Exercise brief: Check the entries below for lines with "Estudiantes"; report only how many there are.

Information given:
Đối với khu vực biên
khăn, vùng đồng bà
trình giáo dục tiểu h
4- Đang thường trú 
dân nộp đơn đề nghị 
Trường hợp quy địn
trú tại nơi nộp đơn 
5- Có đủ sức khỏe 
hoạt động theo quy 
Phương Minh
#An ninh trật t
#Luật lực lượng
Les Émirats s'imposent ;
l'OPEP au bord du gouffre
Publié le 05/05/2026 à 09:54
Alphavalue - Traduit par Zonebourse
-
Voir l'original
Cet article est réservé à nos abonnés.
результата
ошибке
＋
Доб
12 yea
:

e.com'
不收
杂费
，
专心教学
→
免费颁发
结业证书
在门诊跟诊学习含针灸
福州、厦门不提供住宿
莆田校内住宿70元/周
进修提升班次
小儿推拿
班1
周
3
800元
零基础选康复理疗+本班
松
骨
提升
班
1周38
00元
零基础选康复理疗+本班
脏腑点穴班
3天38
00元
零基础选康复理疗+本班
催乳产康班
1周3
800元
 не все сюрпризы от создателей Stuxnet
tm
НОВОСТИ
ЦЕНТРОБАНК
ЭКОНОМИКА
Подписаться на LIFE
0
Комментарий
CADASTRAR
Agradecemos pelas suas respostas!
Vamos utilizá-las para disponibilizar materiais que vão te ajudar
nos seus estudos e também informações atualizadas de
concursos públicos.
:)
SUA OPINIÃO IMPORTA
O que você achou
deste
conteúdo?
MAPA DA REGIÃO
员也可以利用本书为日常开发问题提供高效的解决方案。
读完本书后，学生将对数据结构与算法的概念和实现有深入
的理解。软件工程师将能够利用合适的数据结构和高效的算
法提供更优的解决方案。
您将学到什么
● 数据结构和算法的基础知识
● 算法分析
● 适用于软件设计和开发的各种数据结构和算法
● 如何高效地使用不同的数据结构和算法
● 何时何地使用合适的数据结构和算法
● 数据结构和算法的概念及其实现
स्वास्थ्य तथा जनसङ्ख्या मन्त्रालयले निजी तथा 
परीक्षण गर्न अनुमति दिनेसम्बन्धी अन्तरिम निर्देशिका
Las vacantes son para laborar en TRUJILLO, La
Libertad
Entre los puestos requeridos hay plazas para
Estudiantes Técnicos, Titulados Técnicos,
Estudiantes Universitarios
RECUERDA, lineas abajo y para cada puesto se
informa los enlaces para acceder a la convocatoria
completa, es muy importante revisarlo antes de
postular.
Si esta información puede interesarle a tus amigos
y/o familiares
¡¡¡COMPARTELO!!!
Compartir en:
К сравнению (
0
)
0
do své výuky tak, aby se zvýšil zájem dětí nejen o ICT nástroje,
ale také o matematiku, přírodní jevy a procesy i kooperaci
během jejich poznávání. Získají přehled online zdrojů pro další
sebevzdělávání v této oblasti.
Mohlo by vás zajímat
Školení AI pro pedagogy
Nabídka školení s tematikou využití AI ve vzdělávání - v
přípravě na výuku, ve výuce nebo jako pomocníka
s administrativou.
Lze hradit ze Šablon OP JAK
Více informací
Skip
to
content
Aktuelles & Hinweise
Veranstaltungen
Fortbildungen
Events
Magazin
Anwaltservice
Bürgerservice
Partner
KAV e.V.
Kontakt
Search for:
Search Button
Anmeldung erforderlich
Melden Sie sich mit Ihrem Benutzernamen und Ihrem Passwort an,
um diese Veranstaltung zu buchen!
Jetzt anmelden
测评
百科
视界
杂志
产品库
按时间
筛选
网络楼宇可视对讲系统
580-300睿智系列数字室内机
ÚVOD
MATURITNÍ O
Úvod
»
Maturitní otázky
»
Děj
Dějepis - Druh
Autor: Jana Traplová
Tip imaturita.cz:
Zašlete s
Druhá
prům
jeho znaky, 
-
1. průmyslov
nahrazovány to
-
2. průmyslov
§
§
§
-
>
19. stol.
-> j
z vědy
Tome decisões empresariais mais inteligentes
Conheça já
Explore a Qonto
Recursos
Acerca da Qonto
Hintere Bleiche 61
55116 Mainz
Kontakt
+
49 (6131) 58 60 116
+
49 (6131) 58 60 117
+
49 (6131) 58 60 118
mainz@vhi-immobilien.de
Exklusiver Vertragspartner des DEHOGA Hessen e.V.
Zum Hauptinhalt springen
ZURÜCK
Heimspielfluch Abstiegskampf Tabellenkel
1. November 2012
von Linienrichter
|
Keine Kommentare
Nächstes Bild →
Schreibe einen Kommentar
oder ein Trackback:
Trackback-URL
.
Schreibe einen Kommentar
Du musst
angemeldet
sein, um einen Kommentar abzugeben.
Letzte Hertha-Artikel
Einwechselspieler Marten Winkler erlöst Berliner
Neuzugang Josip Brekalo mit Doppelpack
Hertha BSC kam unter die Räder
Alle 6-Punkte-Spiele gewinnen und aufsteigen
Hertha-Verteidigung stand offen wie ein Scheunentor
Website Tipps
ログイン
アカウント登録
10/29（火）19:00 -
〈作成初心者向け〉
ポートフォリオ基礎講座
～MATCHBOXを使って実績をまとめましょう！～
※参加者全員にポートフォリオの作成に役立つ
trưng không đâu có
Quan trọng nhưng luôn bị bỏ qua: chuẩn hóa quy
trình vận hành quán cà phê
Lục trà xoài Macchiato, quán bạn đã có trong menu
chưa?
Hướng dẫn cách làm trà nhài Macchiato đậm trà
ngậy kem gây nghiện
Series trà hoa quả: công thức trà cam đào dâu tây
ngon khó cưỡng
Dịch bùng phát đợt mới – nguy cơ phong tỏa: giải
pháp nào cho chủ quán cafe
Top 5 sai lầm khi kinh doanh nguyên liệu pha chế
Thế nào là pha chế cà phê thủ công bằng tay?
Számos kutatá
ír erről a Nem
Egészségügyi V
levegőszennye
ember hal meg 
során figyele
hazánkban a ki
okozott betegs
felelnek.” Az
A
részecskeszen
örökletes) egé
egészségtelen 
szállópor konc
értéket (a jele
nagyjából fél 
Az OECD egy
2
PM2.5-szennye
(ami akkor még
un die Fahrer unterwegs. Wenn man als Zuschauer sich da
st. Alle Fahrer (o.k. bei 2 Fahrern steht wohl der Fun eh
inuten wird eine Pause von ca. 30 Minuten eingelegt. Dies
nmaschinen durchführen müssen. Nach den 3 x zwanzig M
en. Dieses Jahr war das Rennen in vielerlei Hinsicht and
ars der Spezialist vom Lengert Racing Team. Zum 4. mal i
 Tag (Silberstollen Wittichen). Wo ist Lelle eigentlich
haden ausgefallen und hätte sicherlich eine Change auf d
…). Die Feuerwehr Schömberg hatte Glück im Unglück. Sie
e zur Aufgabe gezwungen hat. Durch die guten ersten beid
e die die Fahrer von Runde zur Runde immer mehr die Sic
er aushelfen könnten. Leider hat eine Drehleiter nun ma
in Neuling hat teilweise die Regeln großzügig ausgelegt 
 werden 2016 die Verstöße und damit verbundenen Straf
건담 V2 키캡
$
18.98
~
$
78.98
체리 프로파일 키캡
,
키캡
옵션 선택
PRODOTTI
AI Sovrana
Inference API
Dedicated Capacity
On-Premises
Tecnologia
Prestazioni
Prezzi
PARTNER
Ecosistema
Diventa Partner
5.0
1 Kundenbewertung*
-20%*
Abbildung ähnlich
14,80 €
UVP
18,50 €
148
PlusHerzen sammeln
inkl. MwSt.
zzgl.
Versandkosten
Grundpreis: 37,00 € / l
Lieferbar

Answer to this exercise: 2